Domestic Spying Is Irrelevant to Access & Privacy Pros—Or Is It?

When my children were young and they found intrigue in Hardy Boys books, I taught them how to do many things the old-fashioned way. How to tie shoelaces and not take the easy Velco route. How to spell and look up words in a dictionary. How to hold a pencil, write, and add a column of numbers. After all, I said, if they only know how to keyboard and rely on spell checkers, what will they do when the power goes out?

People around me insisted that digital communication was the only thing my children needed to learn because that’s the way of the future; but being a mother, the tough guy, I was unmoved. When the teachers didn’t teach these basic skills to my children, I did. Whether or not they now choose to use a particular skill misses the point. Like learning to drive manual shift cars and being able to choose to drive automatic, it is important that they have the option to choose how they record their thoughts — secure in the knowledge that the record they create is theirs alone unless and until they choose to share what they penned.

The options that my children have are not shared by most of their friends. Penmanship is now dismissed as a quaint relic of an earlier time before it was possible to use “the cloud”. Many educators have erased writing skills from the curriculum, and what was once a fundamental skill to facilitate communication has been replaced with keyboarding. Little wonder, then, that children are no longer taught to write in cursive script, how to hold a pencil (or fork) correctly, or even how to print the alphabet.

Children and adults are also not taught to consider that personal musings, family secrets or corporate confidences created and stored in “the cloud” might be on a computer server located in a jurisdiction where state access to all data is the norm. Nor are they taught to consider what assumptions interlopers scrutinizing personal and corporate information might make, or what will be the consequences when the secure storage facility is breached or infiltrated or sold. So it is also no wonder that so many Radio Shack customers are aghast at the prospect of their personal information being sold as part of the company’s bankruptcy proceedings, and sextortion victims are in a panic.

In an era when cloud storage and digital communication have been popularized as the norm, and millions of users have unquestioningly entrusted their thoughts, health and photos to cyberspace, some are now questioning the wisdom of choosing pragmatism over prudence. Among those weighing the cost of convenience are Canada’s access and privacy professionals who are responsible to ensure that their organization collect, use, disclose and safeguard personal information in a manner that complies with governing privacy and access legislation.

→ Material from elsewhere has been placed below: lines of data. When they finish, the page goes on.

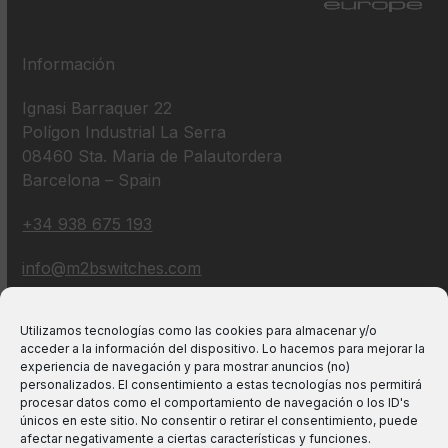
Información
Ignasi Barraquer 22
Polígon Industrial La Serra
08460 Sta. Maria de Palautordera
Barcelona – Spain
+34 938 675 193
info@m2bswitches.com
Utilizamos tecnologías como las cookies para almacenar y/o
acceder a la información del dispositivo. Lo hacemos para mejorar la
experiencia de navegación y para mostrar anuncios (no)
personalizados. El consentimiento a estas tecnologías nos permitirá
procesar datos como el comportamiento de navegación o los ID's
únicos en este sitio. No consentir o retirar el consentimiento, puede
afectar negativamente a ciertas características y funciones.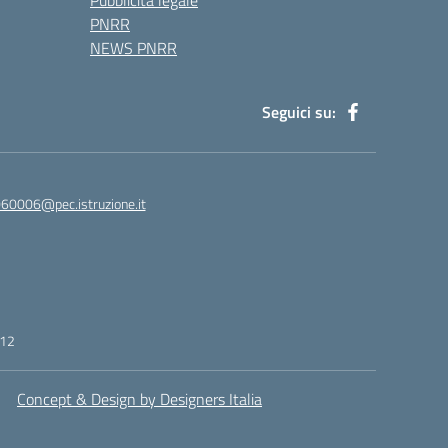
Pubblicità legale
PNRR
NEWS PNRR
Seguici su:
60006@pec.istruzione.it
412
Concept & Design by Designers Italia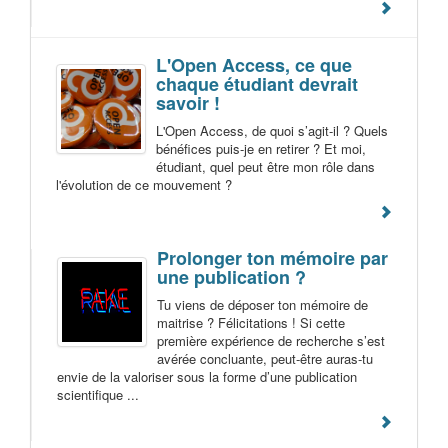
L'Open Access, ce que
chaque étudiant devrait
savoir !
L'Open Access, de quoi s’agit-il ? Quels
bénéfices puis-je en retirer ? Et moi,
étudiant, quel peut être mon rôle dans
l'évolution de ce mouvement ?
Prolonger ton mémoire par
une publication ?
Tu viens de déposer ton mémoire de
maitrise ? Félicitations ! Si cette
première expérience de recherche s’est
avérée concluante, peut-être auras-tu
envie de la valoriser sous la forme d’une publication
scientifique ...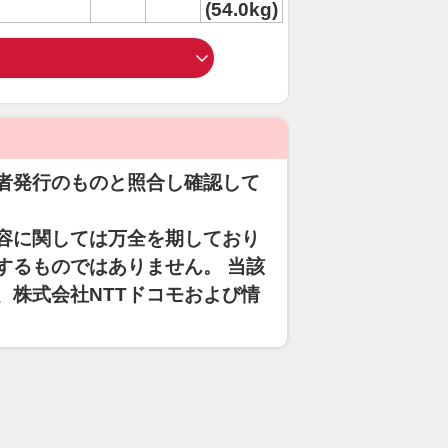
(54.0kg)
者発行のものと照合し確認して
容に関しては万全を期しており
するものではありません。 当該
、株式会社NTTドコモおよび情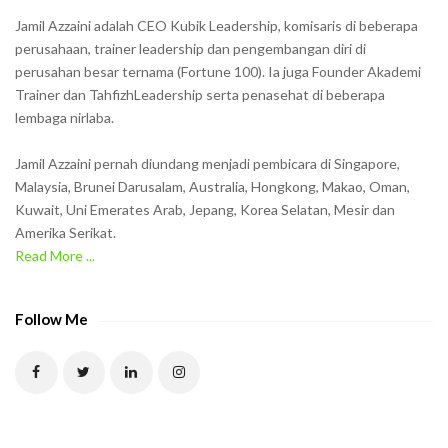
h
Jamil Azzaini adalah CEO Kubik Leadership, komisaris di beberapa
o
perusahaan, trainer leadership dan pengembangan diri di
w
perusahan besar ternama (Fortune 100). Ia juga Founder Akademi
Trainer dan TahfizhLeadership serta penasehat di beberapa
n
lembaga nirlaba.
i
n
Jamil Azzaini pernah diundang menjadi pembicara di Singapore,
t
Malaysia, Brunei Darusalam, Australia, Hongkong, Makao, Oman,
h
Kuwait, Uni Emerates Arab, Jepang, Korea Selatan, Mesir dan
Amerika Serikat.
e
Read More ...
C
A
P
Follow Me
T
C
H
A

While cloud providers’ terms of service inevitably offer assurances that inspire trust for how well they will safeguard customers’ information, the language used in service agreements is seldom assessed for the long-term or unintended risks that it can invite. Website and vendor promises that privacy is a priority, or is respected, engender enough trust to justify looking no further. Besides, looking more closely could reveal gaps and risks that would make many people very uncomfortable (and human nature reminds us that it is less uncomfortable to simply avoid looking too closely).

Users who do look closely at the language of some agreements realize that the service provider may expose all data, including sensitive and personal information, in accordance with “laws that govern” data use and disclosure. Many optimistic and trusting folk take that to mean that data would only be offered up in circumstances that they would consider to be important, reasonable, and valid. And that view points to a key feature of why vague privacy provisions of most agreements are so readily accepted: Nature and nurture encourage us to expect the best in people, so why would anyone question such thoughtfully worded assurances?

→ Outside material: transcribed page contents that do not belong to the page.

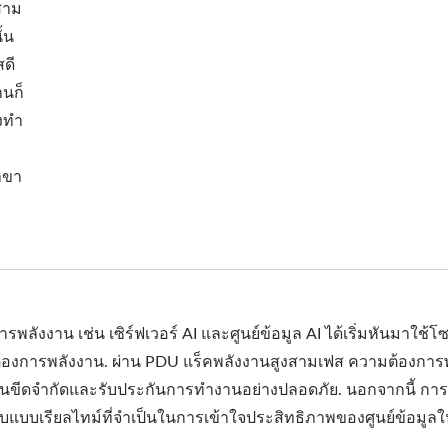
สาม
้น
ดี
านก็
องทำ
าขา
ลังงาน เช่น เซิร์ฟเวอร์ AI และศูนย์ข้อมูล AI ได้เริ่มหันมาใช้โซ
ต้องการพลังงาน. ผ่าน PDU แร็คพลังงานสูงสามเฟส ความต้องการ
นขีดจำกัดและรับประกันการทำงานอย่างปลอดภัย. นอกจากนี้ กา
บแบบเรียลไทม์ที่จำเป็นในการเข้าใจประสิทธิภาพของศูนย์ข้อมูลใ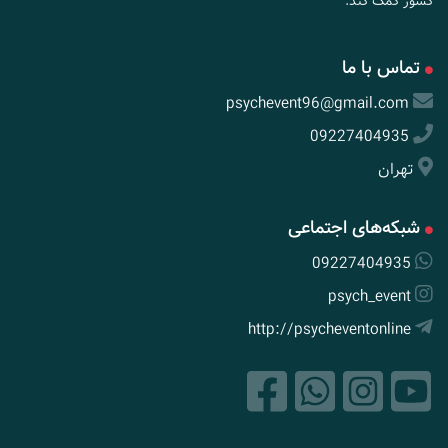
کشور کمک کند.
تماس با ما
psychevent96@gmail.com
09227404935
تهران
شبکه‌های اجتماعی
09227404935
psych_event
http://psycheventonline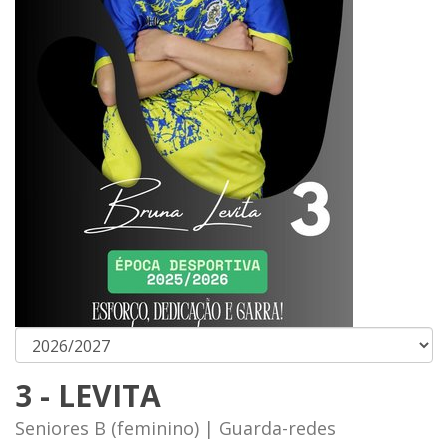
3 - LEVITA
Seniores B (feminino) | Guarda-redes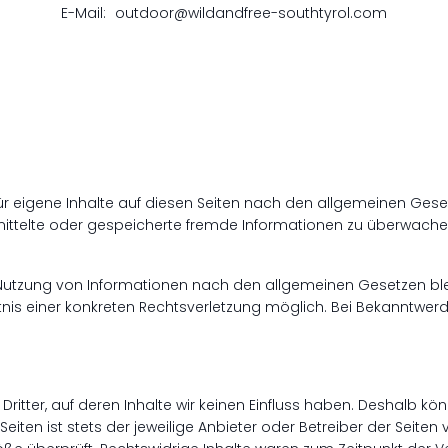
E-Mail:
outdoor@wildandfree-southtyrol.com
ür eigene Inhalte auf diesen Seiten nach den allgemeinen Geset
ermittelte oder gespeicherte fremde Informationen zu überwach
 Nutzung von Informationen nach den allgemeinen Gesetzen ble
ntnis einer konkreten Rechtsverletzung möglich. Bei Bekanntw
ritter, auf deren Inhalte wir keinen Einfluss haben. Deshalb kö
eiten ist stets der jeweilige Anbieter oder Betreiber der Seiten 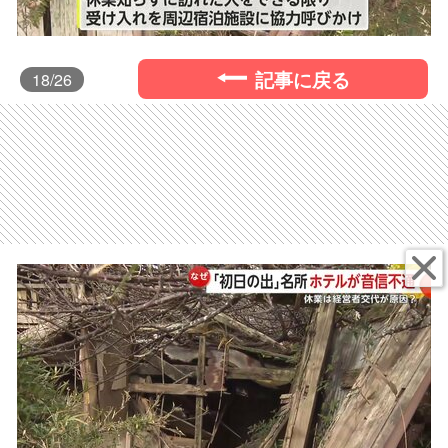
記事に戻る
18
/26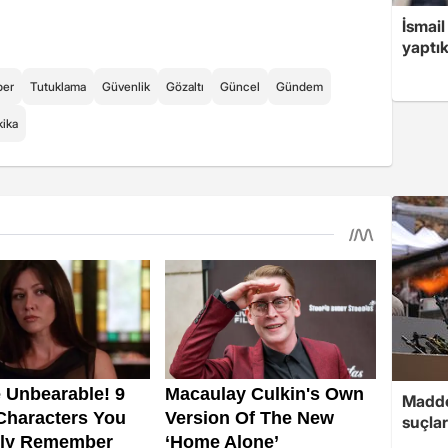
İsmail
yaptık
ber
Tutuklama
Güvenlik
Gözaltı
Güncel
Gündem
ika
Madde
suçlar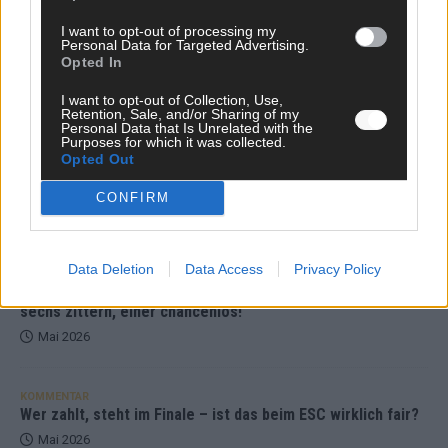
KOMMENTAR
I want to opt-out of processing my
ESC-Finale morgen: Finnland Favorit, Australien
Personal Data for Targeted Advertising.
Opted In
aufgestiegen – alle 25 Acts im Kurzcheck
Mai 2026
I want to opt-out of Collection, Use,
Retention, Sale, and/or Sharing of my
Personal Data that Is Unrelated with the
Purposes for which it was collected.
KOMMENTAR
Opted Out
JJ hat den Abend gerettet – der Rest des ESC-Halbfinales
war solide, aber kein Feuerwerk
CONFIRM
Mai 2026
Data Deletion
Data Access
Privacy Policy
EXTRA
ESC-Halbfinale 2: Das sagen die Wettquoten – vier sicher,
sechs zittern, einer chancenlos!
Mai 2026
KOMMENTAR
Wer zahlt, steht im Finale – ist das beim ESC wirklich fair?
Mai 2026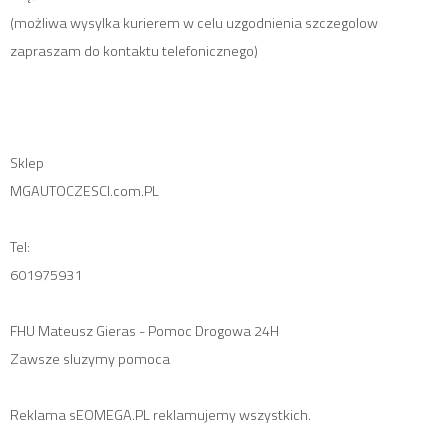
(możliwa wysylka kurierem w celu uzgodnienia szczegolow
zapraszam do kontaktu telefonicznego)
Sklep
MGAUTOCZESCI.com.PL
Tel:
601975931
FHU Mateusz Gieras - Pomoc Drogowa 24H
Zawsze sluzymy pomoca
Reklama sEOMEGA.PL reklamujemy wszystkich.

From a risk perspective, it is important to recognize that the language of service agreements is often intentionally vague. Since it is impossible to anticipate all possible eventualities, a certain amount of latitude is vital to ensure service providers are not hamstrung. On the other hand, though, such vague language can be interpreted to permit the release personal information, without consent, in response to “requests” made pursuant to “laws”. As Canadians might recall from Bill C-30 (infamously popularized as a result of MP Vic Toews’ remark that we “can either stand with [the government] or with the child pornographers”) and Nova Scotia’s anti-cyberbullying law that makes bullies of us all, such vague language can be problematic and open to both interpretation and application that can be inconsistent and incorrect.

The vagueness of many American, European and Canadian laws has substantiated concerns that email and phone calls are being scrutinized, mail is being routinely scanned, and Canadians’ information is being secretly shared by governments and government agencies — all the stuff that not long ago was routinely dismissed as the ravings of conspiracy theorists.

The international information sharing mechanisms in place between Canada and other nations also means that sensitive, confidential, or personal information can often be disclosed without notice to the affected individuals. And that leaves privacy and access professionals in a quandary: How can you respond fully to an access-to-information request when you don’t know if information has been released to third parties? And how can you honestly say that your organization is safeguarding personal information and only releasing it in accordance with the provisions of governing privacy and access law — when the data might be part of the wider information dragnet, being passed around the same way that teenage boys not that long ago used to share the latest copy of Playboy?